BACKGROUND:Healthcare workers (HCWs) are exposed to higher rates of mental health issues, such as burnout, anxiety, cognitive overload, and stress, compared to the general population. These may be exacerbated by administrative activities like extensive paperwork and disintegrated work processes. The implementation of artificial intelligence (AI) in healthcare holds the potential to combat these challenges by streamlining workflow processes, lowering administrative load, and increasing efficiency. The role of AI in supporting HCWs' mental health is yet to be fully explored. This scoping review mapped the current evidence on how AI can enhance HCWs' mental health through workflow optimisation.
METHODS:This scoping review was informed by best practice in the conduct and reporting of scoping reviews. A comprehensive search of academic and grey literature was performed without date restrictions.

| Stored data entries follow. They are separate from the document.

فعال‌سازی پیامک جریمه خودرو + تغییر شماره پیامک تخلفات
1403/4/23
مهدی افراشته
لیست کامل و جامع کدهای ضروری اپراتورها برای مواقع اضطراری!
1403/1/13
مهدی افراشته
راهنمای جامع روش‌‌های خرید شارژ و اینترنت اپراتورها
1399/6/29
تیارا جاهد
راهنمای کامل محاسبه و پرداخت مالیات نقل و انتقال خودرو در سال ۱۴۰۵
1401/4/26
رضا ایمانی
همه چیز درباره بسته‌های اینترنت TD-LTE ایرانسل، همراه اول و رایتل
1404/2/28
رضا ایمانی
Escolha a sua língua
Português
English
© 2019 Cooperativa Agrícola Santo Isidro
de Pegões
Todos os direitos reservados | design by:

A two-stage dual screening process was employed using Covidence. A customised data extraction tool was developed to systematically extract data, which was then summarised descriptively.

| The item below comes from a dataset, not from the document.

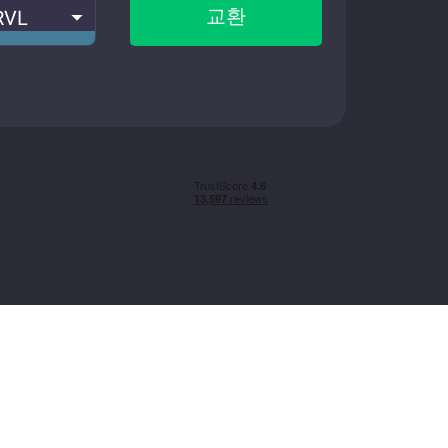
교환
RVL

RESULTS:Twenty articles were included in the review, most of which were published between 2020 and 2024. These comprised empirical studies, literature reviews, position papers, as well as selected grey literature. The studies explored various AI applications such as Natural Language Processing (NLP), AI-integrated Electronic Health Records (EHR), Machine Learning (ML), Clinical Decision Support Systems (CDSS), and Generative AI-driven tools such as ChatGPT. Burnout was the most frequently addressed mental health issue, followed by stress and cognitive load. Clinical documentation emerged as the most frequently addressed workflow, followed by clinical decision-making and diagnostics. Literature indicated that AI was capable of streamlining workflows, reducing administrative burden, and improving job satisfaction among HCWs. However, challenges such as data integration, algorithmic bias, and increased oversight demands were noted as potential barriers to effective implementation.

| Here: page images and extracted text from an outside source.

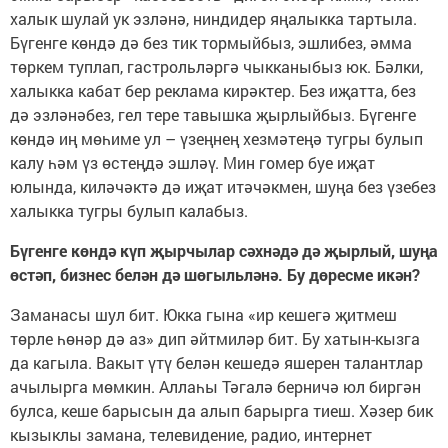
халык шулай ук эзләнә, ниндидер яңалыкка тартыла.
Бүгенге көндә дә без тик тормыйбыз, эшлибез, әмма
төркем туплап, гастрольләргә чыкканыбыз юк. Бәлки,
халыкка кабат бер реклама кирәктер. Без иҗатта, без
дә эзләнәбез, гел тере тавышка җырлыйбыз. Бүгенге
көндә иң мөһиме ул – үзеңнең хезмәтеңә тугры булып
калу һәм үз өстеңдә эшләү. Мин гомер буе иҗат
юлында, киләчәктә дә иҗат итәчәкмен, шуңа без үзебез
халыкка тугры булып калабыз.
Бүгенге көндә күп җырчылар сәхнәдә дә җырлый, шуңа
өстәп, бизнес белән дә шөгыльләнә. Бу дөресме икән?
Заманасы шул бит. Юкка гына «ир кешегә җитмеш
төрле һөнәр дә аз» дип әйтмиләр бит. Бу хатын-кызга
да кагыла. Вакыт үтү белән кешедә яшерен талантлар
ачылырга мөмкин. Аллаһы Тәгалә берничә юл биргән
булса, кеше барысын да алып барырга тиеш. Хәзер бик
кызыклы замана, телевидение, радио, интернет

CONCLUSION:AI holds significant potential to improve HCWs' mental health and well-being by addressing workflow inefficiencies and reducing administrative burden. While available evidence highlights its benefits in enhancing job satisfaction and mitigating burnout, challenges such as data standardisation and user trust must be addressed for successful adoption. Future research should focus on evaluating the long-term impacts of AI on HCWs' mental well-being and developing strategies to mitigate unintended consequences.